No pictures belong in the answer. Repeat all the entries exactly.

(Collected data entries)
++++++

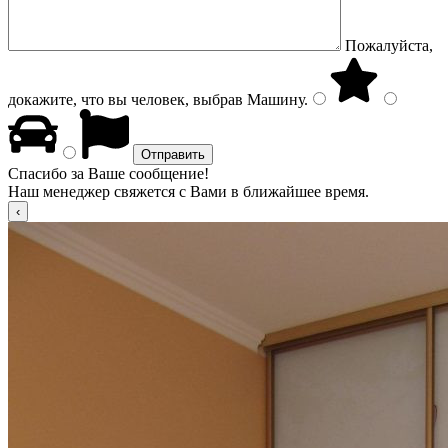
Пожалуйста,
докажите, что вы человек, выбрав
Машину
.
Спасибо за Ваше сообщение!
Наш менеджер свяжется с Вами в ближайшее время.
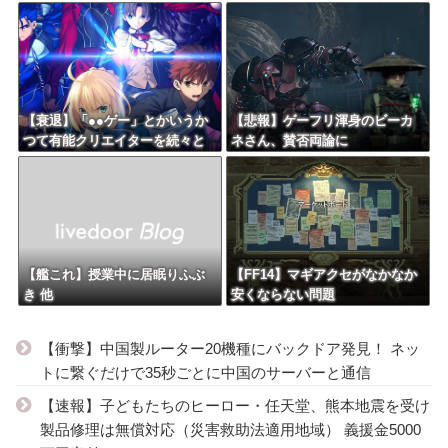
【衰退】「●●ゲー」とかいうか
【悲報】ゲーフリ渾身のビーカ
つて有能クリエイターを続々と
ネさん、賛否両論に
輩出した謎の界隈wwwww
【艦これ】授業中に居眠りふぶ
【FF14】マギアクセがなかなか
き 他
安くならない問題
【衝撃】中国製ルーター20機種にバックドア発見！ ネッ
トに繋ぐだけで35秒ごとに中国のサーバーと通信
【速報】子どもたちのヒーロー・任天堂、熊本地震を受け
製品修理は無償対応（災害救助法適用地域） 義援金5000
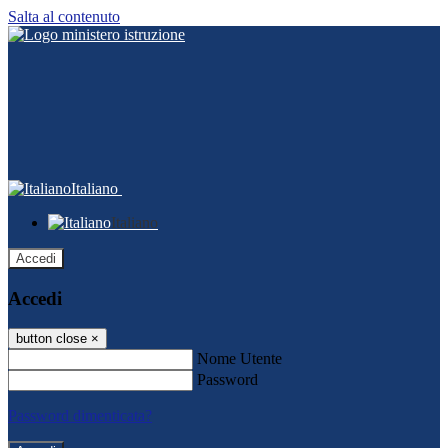
Salta al contenuto
Italiano
Italiano
Accedi
Accedi
button close
×
Nome Utente
Password
Password dimenticata?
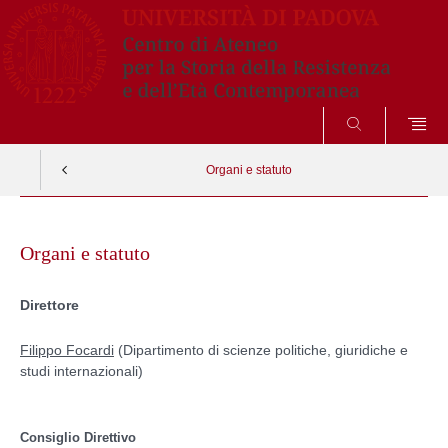
SEARCH
Organi e statuto
Skip
to
Organi e statuto
content
Direttore
Filippo Focardi
(Dipartimento di scienze politiche, giuridiche e
studi internazionali)
Consiglio Direttivo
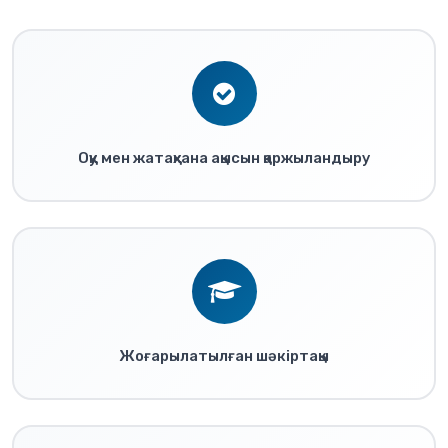
Оқу мен жатақхана ақысын қаржыландыру
Жоғарылатылған шәкіртақы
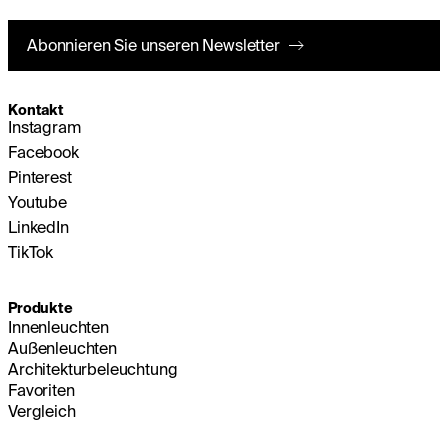
Abonnieren Sie unseren Newsletter
Kontakt
Instagram
Facebook
Pinterest
Youtube
LinkedIn
TikTok
Produkte
Innenleuchten
Außenleuchten
Architekturbeleuchtung
Favoriten
Vergleich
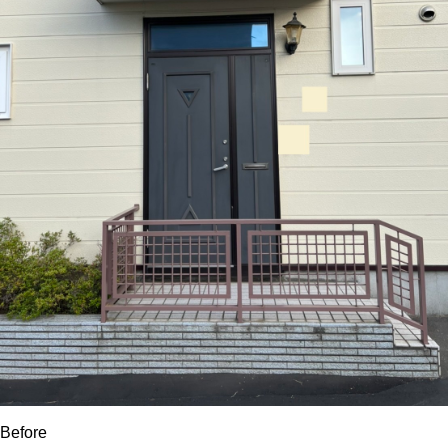
Before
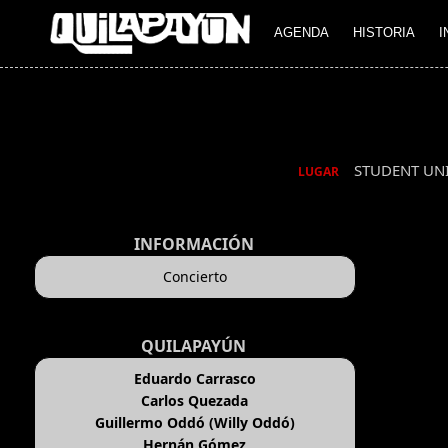
AGENDA
HISTORIA
I
STUDENT U
LUGAR
INFORMACIÓN
Concierto
QUILAPAYÚN
Eduardo Carrasco
Carlos Quezada
Guillermo Oddó (Willy Oddó)
Hernán Gómez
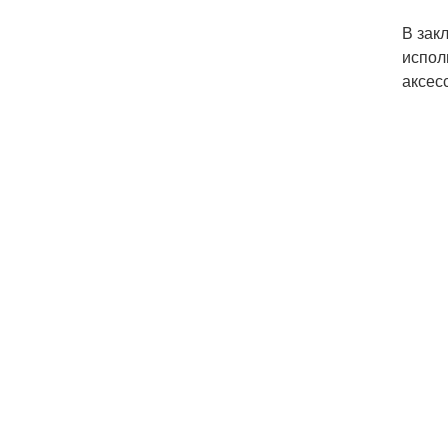
В зак
испол
аксес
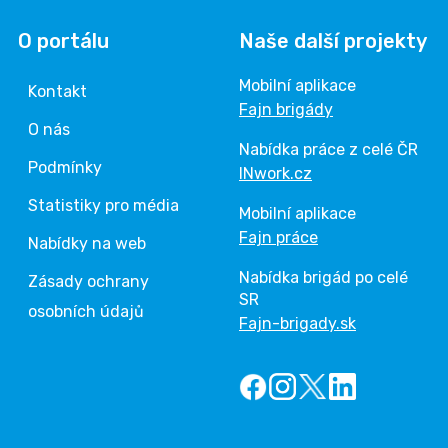
O portálu
Naše další projekty
Mobilní aplikace
Kontakt
Fajn brigády
O nás
Nabídka práce z celé ČR
Podmínky
INwork.cz
Statistiky pro média
Mobilní aplikace
Fajn práce
Nabídky na web
Nabídka brigád po celé
Zásady ochrany
SR
osobních údajů
Fajn-brigady.sk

++++++

* _Answer to this task_
Пожалуйста,
докажите, что вы человек, выбрав
Машину
.
Спасибо за Ваше сообщение!
Наш менеджер свяжется с Вами в ближайшее время.
【衰退】「●●ゲー」とかいうか
【悲報】ゲーフリ渾身のビーカ
つて有能クリエイターを続々と
ネさん、賛否両論に
輩出した謎の界隈wwwww
【艦これ】授業中に居眠りふぶ
【FF14】マギアクセがなかなか
き 他
安くならない問題
【衝撃】中国製ルーター20機種にバックドア発見！ ネッ
トに繋ぐだけで35秒ごとに中国のサーバーと通信
【速報】子どもたちのヒーロー・任天堂、熊本地震を受け
製品修理は無償対応（災害救助法適用地域） 義援金5000
Salta al contenuto
Italiano
Italiano
Accedi
Accedi
button close
×
Nome Utente
Password
Password dimenticata?
SEARCH
Organi e statuto
Skip
to
Organi e statuto
content
Direttore
Filippo Focardi
(Dipartimento di scienze politiche, giuridiche e
studi internazionali)
Consiglio Direttivo
Оқу мен жатақхана ақысын қаржыландыру
Жоғарылатылған шәкіртақы
Abonnieren Sie unseren Newsletter
Kontakt
Instagram
Facebook
Pinterest
Youtube
LinkedIn
TikTok
Produkte
Innenleuchten
Außenleuchten
Architekturbeleuchtung
Favoriten
Vergleich
Before
AGENDA
HISTORIA
I
STUDENT U
LUGAR
INFORMACIÓN
Concierto
QUILAPAYÚN
Eduardo Carrasco
Carlos Quezada
Guillermo Oddó (Willy Oddó)
Hernán Gómez
В зак
испол
аксес
O portálu
Naše další projekty
Mobilní aplikace
Kontakt
Fajn brigády
O nás
Nabídka práce z celé ČR
Podmínky
INwork.cz
Statistiky pro média
Mobilní aplikace
Fajn práce
Nabídky na web
Nabídka brigád po celé
Zásady ochrany
SR
osobních údajů
Fajn-brigady.sk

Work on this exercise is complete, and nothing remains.